TO DO = Would you retype exactly the lines below, from the one containing "Home (353, 68)" through the end of the entries, both ends included, but not the pictures?

PROVIDED RECORDS =
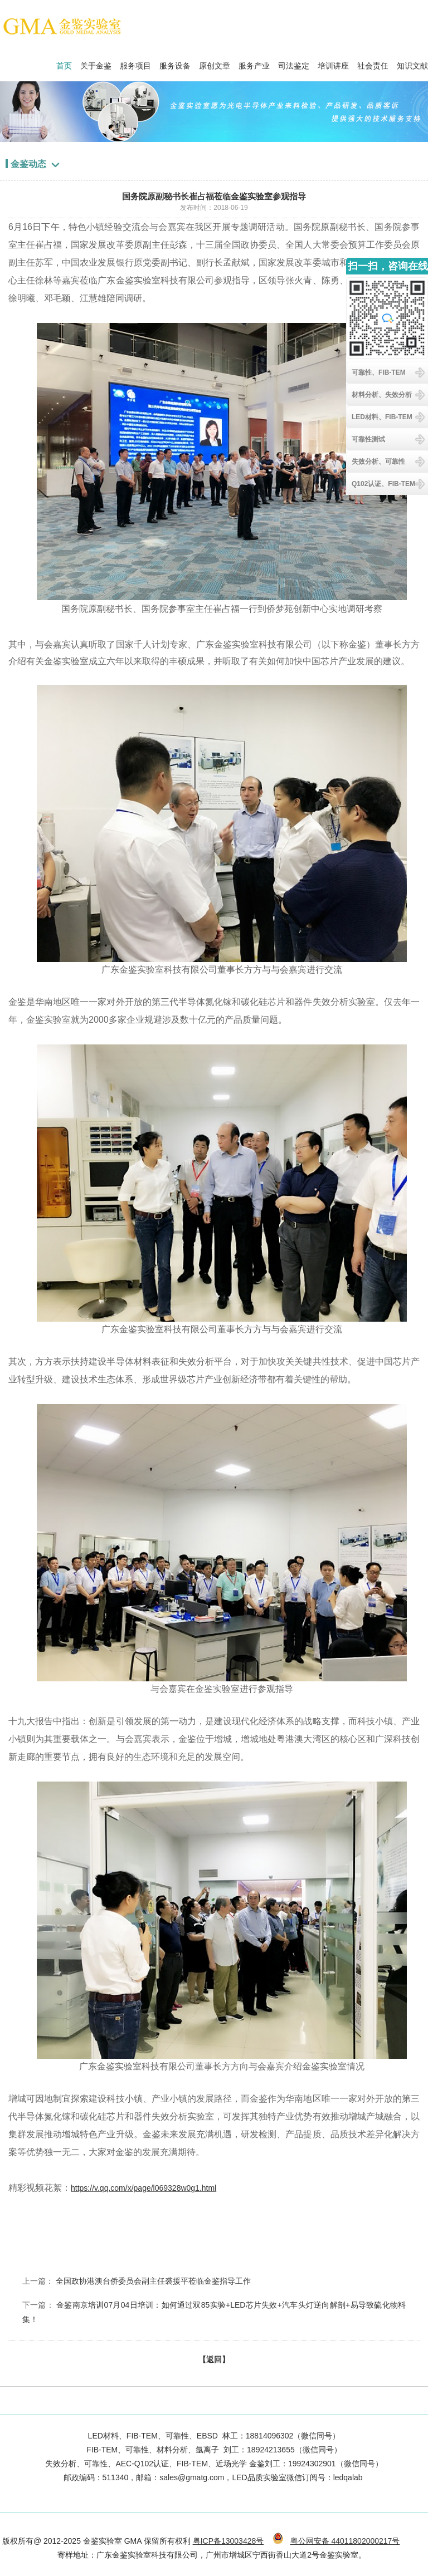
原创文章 (214, 63)
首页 (64, 63)
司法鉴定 (293, 63)
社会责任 (372, 63)
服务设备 (175, 63)
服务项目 (135, 63)
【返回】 (214, 2359)
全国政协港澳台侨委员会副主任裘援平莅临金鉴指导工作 (153, 2280)
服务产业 (254, 63)
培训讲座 (333, 63)
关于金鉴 (95, 63)
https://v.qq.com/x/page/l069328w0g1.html (143, 2188)
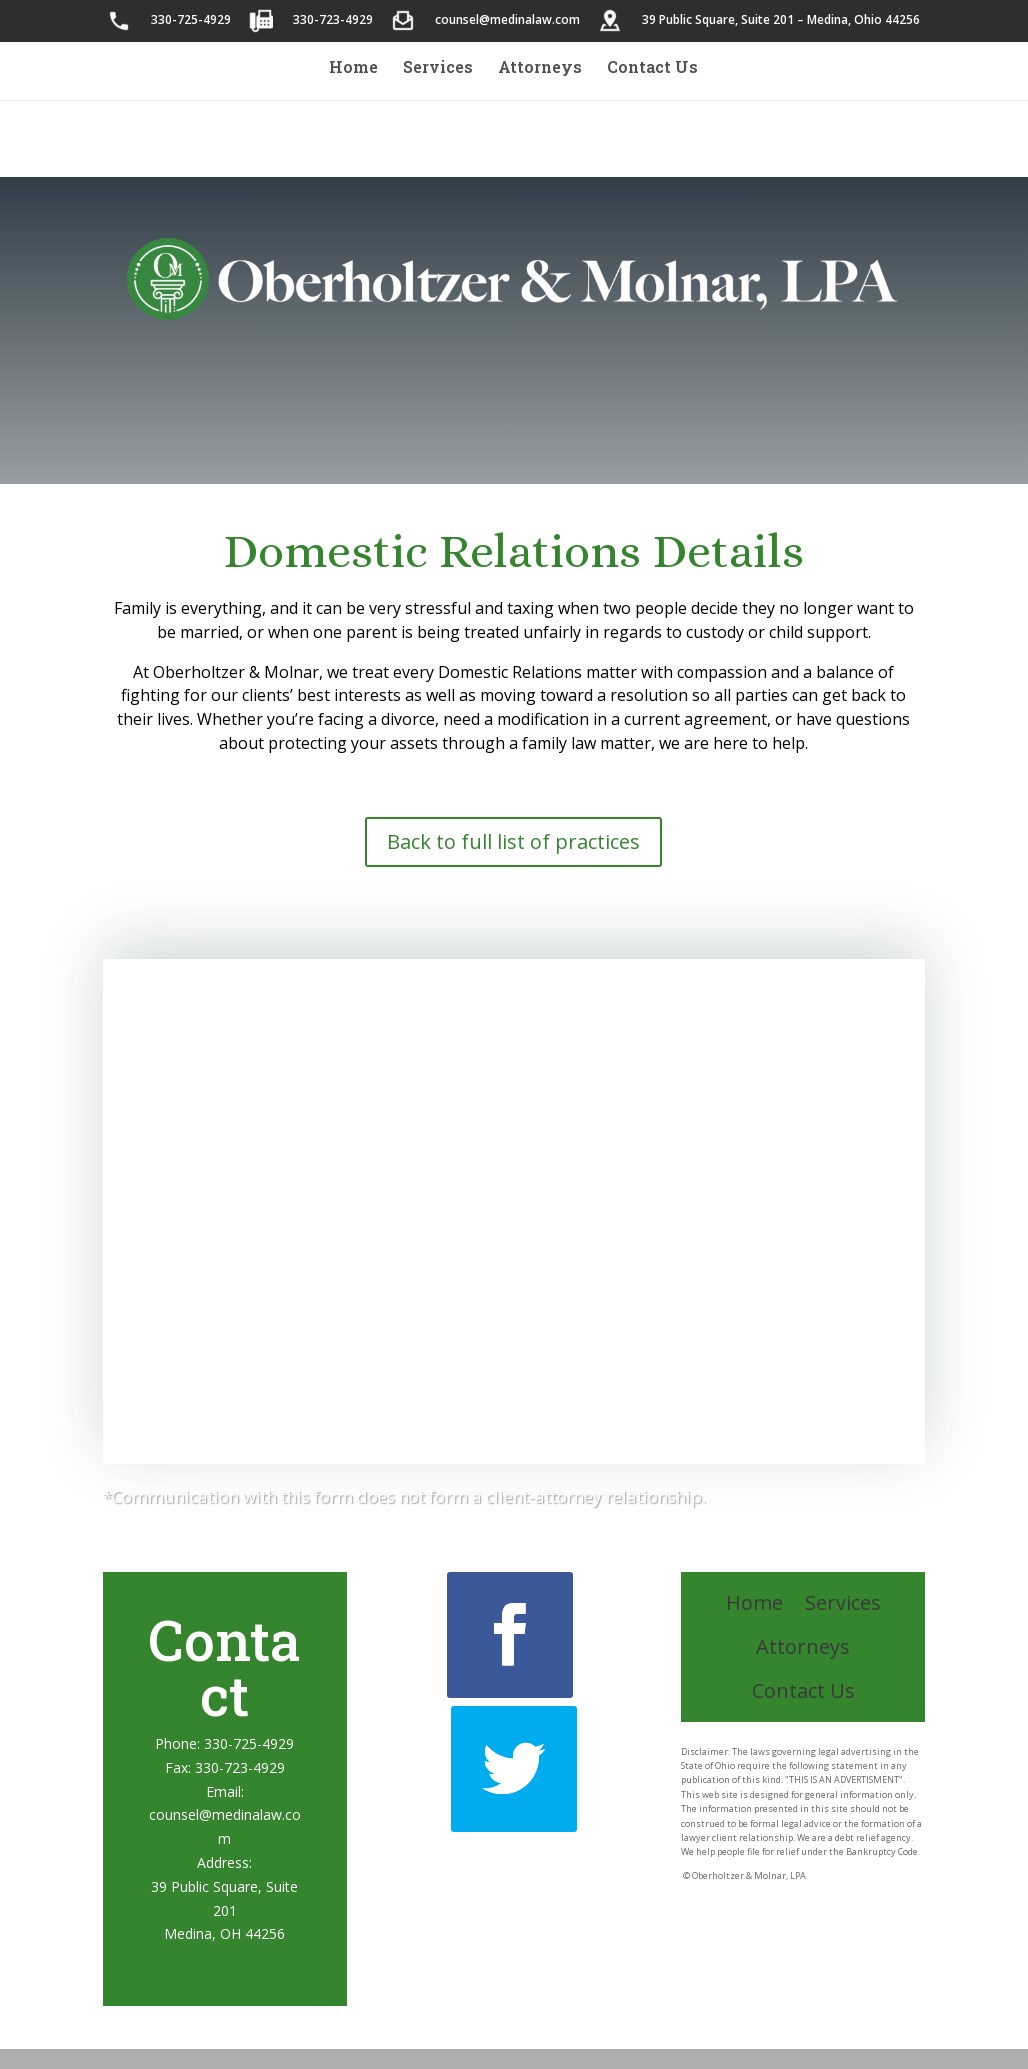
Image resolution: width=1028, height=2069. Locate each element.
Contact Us (652, 68)
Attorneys (540, 68)
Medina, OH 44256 (224, 1933)
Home (353, 68)
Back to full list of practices (513, 841)
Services (438, 68)
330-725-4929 (249, 1743)
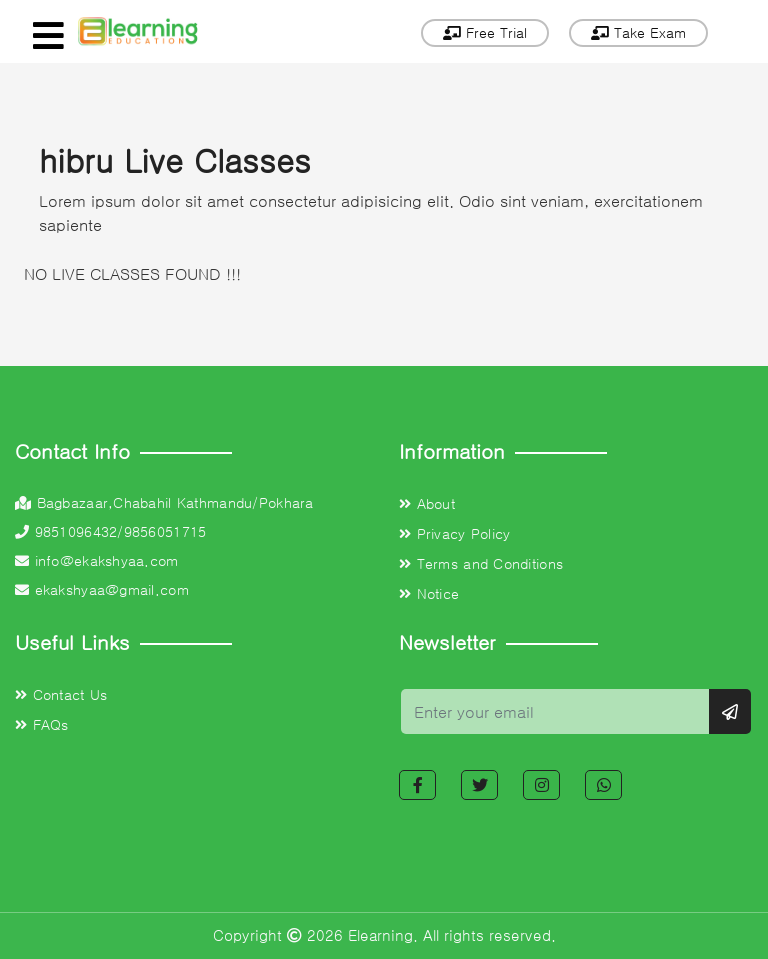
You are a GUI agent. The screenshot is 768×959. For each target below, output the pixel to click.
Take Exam (638, 33)
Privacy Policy (454, 534)
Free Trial (485, 33)
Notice (429, 594)
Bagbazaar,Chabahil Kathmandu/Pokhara (164, 503)
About (427, 504)
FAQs (42, 725)
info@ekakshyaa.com (97, 561)
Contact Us (61, 695)
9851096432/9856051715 (110, 532)
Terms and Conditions (481, 564)
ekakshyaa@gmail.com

ANSWER TO THE PROBLEM =
Home (353, 68)
Back to full list of practices (513, 841)
Services (438, 68)
330-725-4929 (249, 1743)
You are a GUI agent. The screenshot is 768×959. For each target below, output the pixel to click.
Take Exam (638, 33)
Privacy Policy (454, 534)
Free Trial (485, 33)
Notice (429, 594)
Bagbazaar,Chabahil Kathmandu/Pokhara (164, 503)
About (427, 504)
FAQs (42, 725)
info@ekakshyaa.com (97, 561)
Contact Us (61, 695)
9851096432/9856051715 (110, 532)
Terms and Conditions (481, 564)
ekakshyaa@gmail.com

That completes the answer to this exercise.